Firstly, we try using the Support Vector Machine algorithm using the Polynomial kernel:

In [161]:
x_train
y_train

clf=SVC(kernel='poly')
clf.fit(x_train,y_train)

SVC(kernel='poly')

In [162]:
y_test

array([0, 1, 1, 1, 1, 1, 1, 1, 1, 1, 0, 1, 1, 0, 1, 1, 1, 0, 0, 1, 1, 1,
       1, 1, 1, 1, 0, 1, 1, 1, 1, 1, 1, 1, 0, 1, 1, 1, 1], dtype=int64)

We predict the Y values based on trained data and then compute an approximate accuracy score.

In [165]:
from sklearn import metrics
y_pred=clf.predict(x_test)
y_pred
print("SVM Polynomial Accuracy score = ",metrics.accuracy_score(y_test,y_pred)*100,"%")


SVM Polynomial Accuracy score =  92.3076923076923 %


As seen above, SVM Polynomial algorithm has an accuracy of ~92%, which is pretty good. Let's try the same with the RBF kernel.

In [167]:
clf=SVC(kernel='rbf')
clf.fit(x_train,y_train)

SVC()

In [168]:
from sklearn import metrics
y_pred=clf.predict(x_test)
y_pred
print("SVM RBF Accuracy score = ",metrics.accuracy_score(y_test,y_pred)*100,"%")
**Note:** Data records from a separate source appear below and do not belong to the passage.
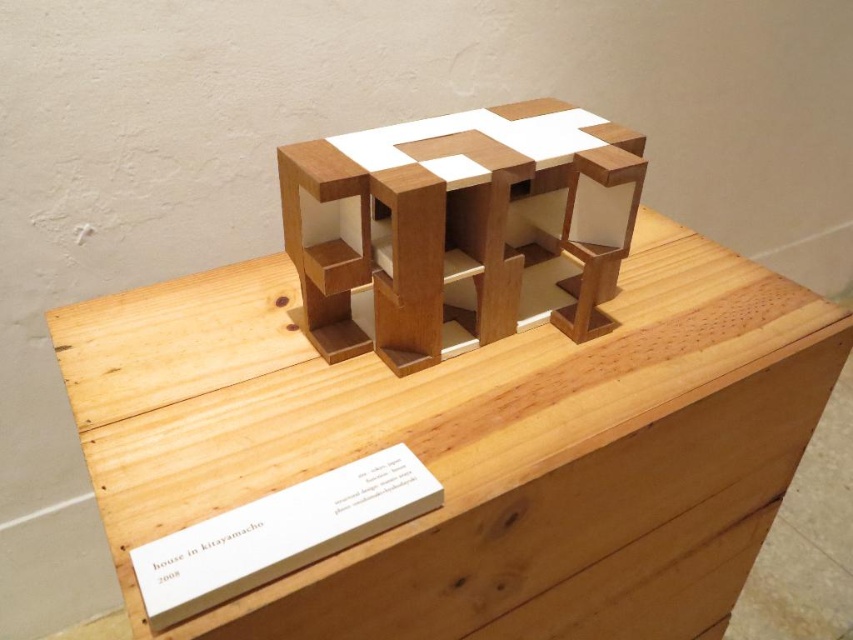 Question: Which object appears closest to the camera in this image?

Choices:
 (A) natural wood model at center
 (B) white paper at center

Answer: (B)

Question: Is natural wood model at center smaller than white paper at center?

Choices:
 (A) no
 (B) yes

Answer: (A)

Question: Is natural wood model at center smaller than white paper at center?

Choices:
 (A) yes
 (B) no

Answer: (B)

Question: Does natural wood model at center have a larger size compared to white paper at center?

Choices:
 (A) yes
 (B) no

Answer: (A)

Question: Which object is farther from the camera taking this photo?

Choices:
 (A) white paper at center
 (B) natural wood model at center

Answer: (B) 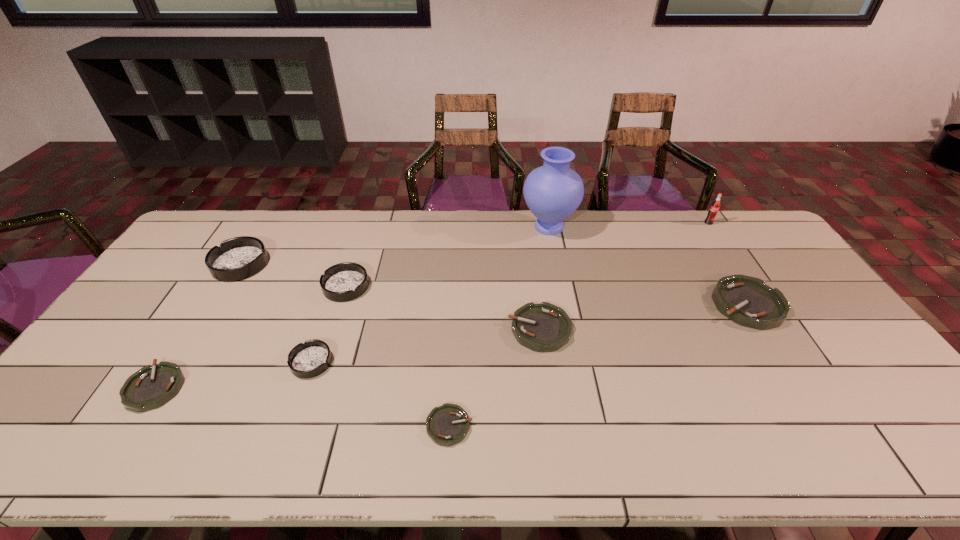 This screenshot has height=540, width=960. I want to click on green ashtray object that ranks as the third closest to the rightmost ashtray, so click(151, 387).

Identify which green ashtray is the third closest to the tallest object. Please provide its 2D coordinates. Your answer should be formatted as a tuple, i.e. [(x, y)], where the tuple contains the x and y coordinates of a point satisfying the conditions above.

[(446, 425)]

Find the location of `free space that satisfies the following two spatial constraints: 1. on the front side of the rightmost ashtray; 2. on the left side of the seventh shortest object`. free space that satisfies the following two spatial constraints: 1. on the front side of the rightmost ashtray; 2. on the left side of the seventh shortest object is located at coordinates (215, 305). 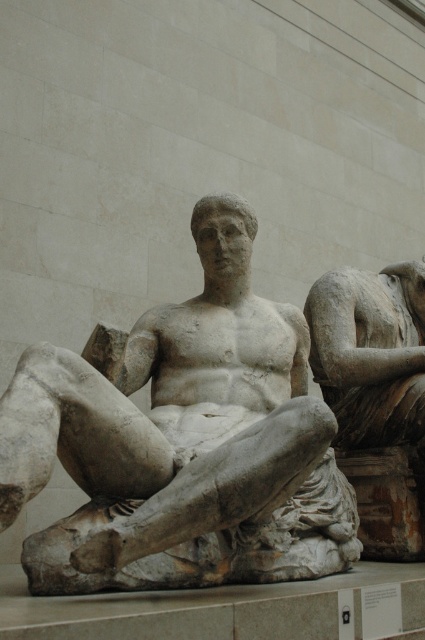 Is white marble statue at center smaller than matte stone reclining figure at center?

Incorrect, white marble statue at center is not smaller in size than matte stone reclining figure at center.

Between white marble statue at center and matte stone reclining figure at center, which one has less height?

matte stone reclining figure at center is shorter.

Measure the distance between white marble statue at center and camera.

They are 23.51 meters apart.

Where is `white marble statue at center`? white marble statue at center is located at coordinates (183, 440). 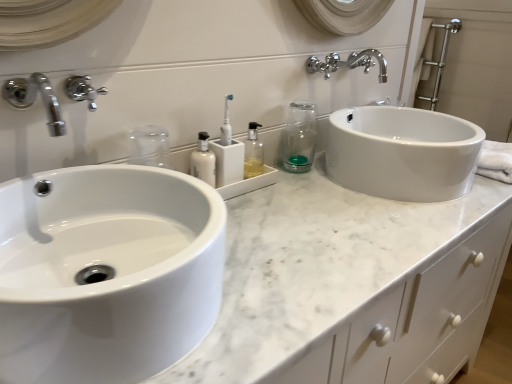 Find the location of a particular element. The width and height of the screenshot is (512, 384). vacant area that lies in front of transparent glass at center, the 2th mouthwash in the left-to-right sequence is located at coordinates (309, 190). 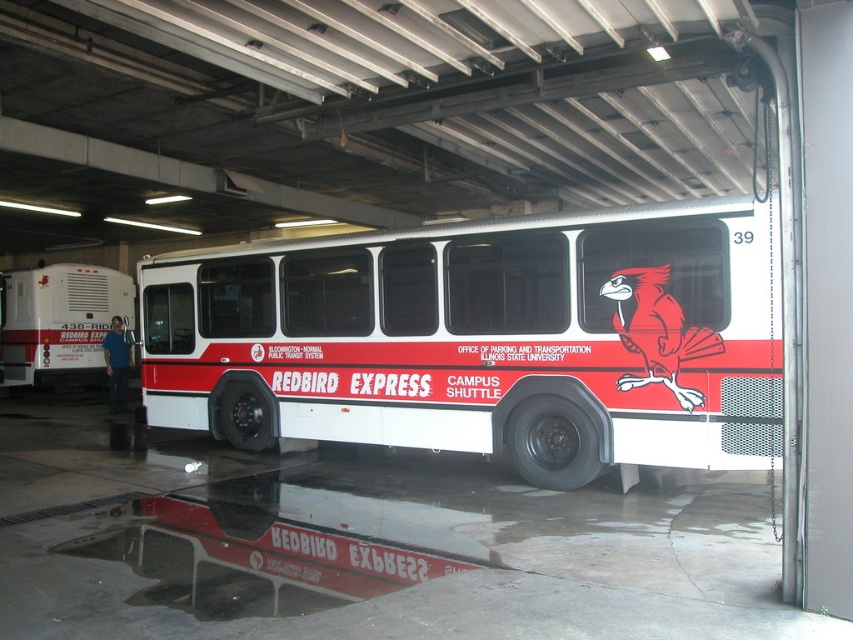 Question: Which object is closer to the camera taking this photo?

Choices:
 (A) white matte bus at center
 (B) white matte trailer at left

Answer: (A)

Question: Is white matte bus at center smaller than white matte trailer at left?

Choices:
 (A) no
 (B) yes

Answer: (B)

Question: Does white matte bus at center come in front of white matte trailer at left?

Choices:
 (A) yes
 (B) no

Answer: (A)

Question: Among these objects, which one is farthest from the camera?

Choices:
 (A) white matte bus at center
 (B) white matte trailer at left

Answer: (B)

Question: Can you confirm if white matte bus at center is thinner than white matte trailer at left?

Choices:
 (A) no
 (B) yes

Answer: (B) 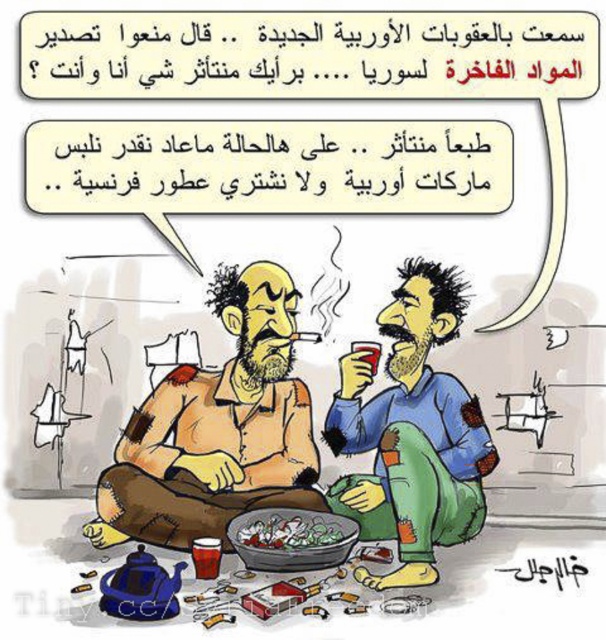 What is the color and material of the object located at coordinates point (218, 429)?

The object at point (218, 429) is a brown leather jacket.

You are a photographer taking a picture of the scene. You want to focus on the green leafy vegetables at center without the green patchwork pants at lower right blocking the view. Is this possible?

The green patchwork pants at lower right is closer to the viewer than the green leafy vegetables at center, so it will block the view of the green leafy vegetables at center. You need to move the green patchwork pants at lower right or adjust your angle to avoid obstruction.

You are a hiker who needs to reach the green leafy vegetables at center to grab some for a snack. You are currently standing in front of the brown leather jacket at center. Can you reach the vegetables without moving the jacket?

The brown leather jacket at center is further to the viewer than green leafy vegetables at center, meaning the jacket is closer to you. Therefore, you would need to move the jacket to access the vegetables behind it. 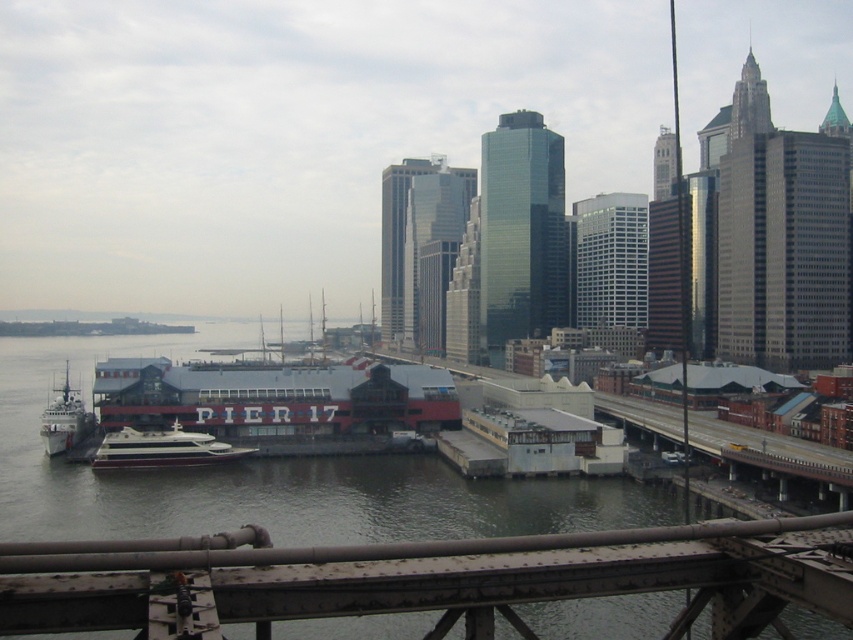 Is greenish-gray water at center further to the viewer compared to metallic gray ship at lower left?

No, greenish-gray water at center is in front of metallic gray ship at lower left.

In order to click on greenish-gray water at center in this screenshot , I will do `click(268, 476)`.

Which of these two, rusty metal bridge at lower center or metallic gray ship at lower left, stands shorter?

Standing shorter between the two is metallic gray ship at lower left.

Which is below, rusty metal bridge at lower center or metallic gray ship at lower left?

Positioned lower is rusty metal bridge at lower center.

This screenshot has width=853, height=640. In order to click on rusty metal bridge at lower center in this screenshot , I will do `click(425, 579)`.

Measure the distance between shiny white yacht at center and camera.

shiny white yacht at center is 111.77 meters from camera.

Which is more to the right, shiny white yacht at center or metallic gray ship at lower left?

Positioned to the right is shiny white yacht at center.

Where is `shiny white yacht at center`? The width and height of the screenshot is (853, 640). shiny white yacht at center is located at coordinates (161, 449). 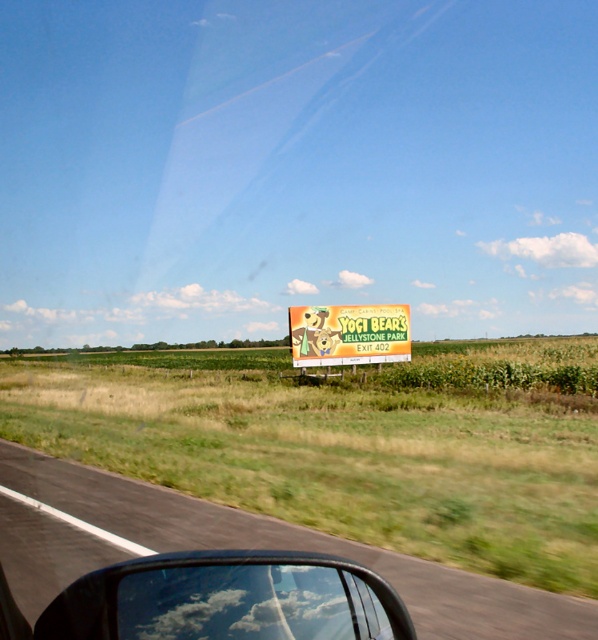 You are a passenger in a car and want to read the text on the yellow cardboard sign at center. Can you see the entire text through the transparent glass car window at lower center?

The transparent glass car window at lower center has a lesser width compared to yellow cardboard sign at center, so the entire text may not be visible through the window.

You are a passenger in the car and want to read the text on the yellow cardboard sign at center. Can you see it clearly through the transparent glass car window at lower center?

The transparent glass car window at lower center is closer to the viewer than the yellow cardboard sign at center, so the window may block your view of the sign, making it difficult to read clearly.

Consider the image. You are a delivery driver who needs to check the distance between the black asphalt road at center and the transparent glass car window at lower center to ensure your package won

The black asphalt road at center and transparent glass car window at lower center are 1.60 meters apart, so the package can be safely placed there as the distance is sufficient. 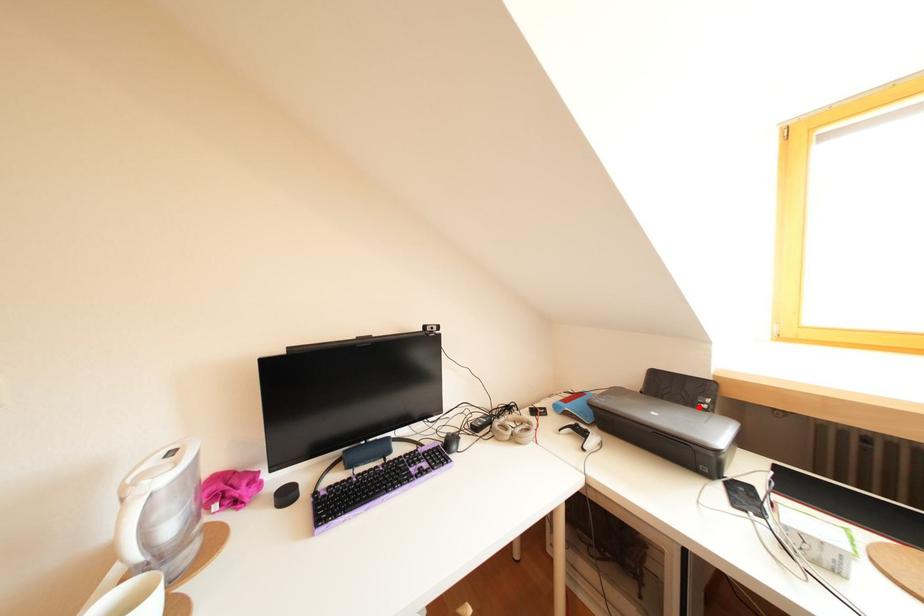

SVM RBF Accuracy score =  87.17948717948718 %


Evidently, the RBF kernel algorithm performs quite poorly. 

**Decision Trees**

In [173]:
clf=DecisionTreeClassifier()
clf.fit(x_train,y_train)
y_pred=clf.predict(x_test)
y_pred
print("Decision Tree Accuracy score = ",metrics.accuracy_score(y_test,y_pred)*100,"%")

Decision Tree Accuracy score =  84.61538461538461 %


Decision trees perform very poorly. 

**K-Nearest Neighbor**

In [177]:
k = KNeighborsClassifier(n_neighbors = 3)         #Creates a classifier object 
k.fit(x_train, y_train)

KNeighborsClassifier(n_neighbors=3)

In [178]:
y_pred=k.predict(x_test)
y_pred
print("KNN Accuracy score = ",metrics.accuracy_score(y_test,y_pred)*100,"%")

KNN Accuracy score =  97.43589743589743 %


  mode, _ = stats.mode(_y[neigh_ind, k], axis=1)


The KNN result is the best thus far.

**Naive Bayes**

In [181]:
gnb = GaussianNB()        #Creates a classifier object 
gnb.fit(x_train, y_train)
y_pred=gnb.predict(x_test)
y_pred
print("Naive Bayes Accuracy score = ",metrics.accuracy_score(y_test,y_pred)*100,"%")

Naive Bayes Accuracy score =  71.7948717948718 %


Naive Bayes produced the worst results thus far. 

From all the above algorithms, we may safely conclude that the K-Nearest Neighbor algorithm produced the most accurate results in predicting the condition of Parkinson's disease in a person. We may use more parameters to enhance the accuracy in the future and may also perform an analysis on the average age of its onset, stage wise stats, region wise stats and so on.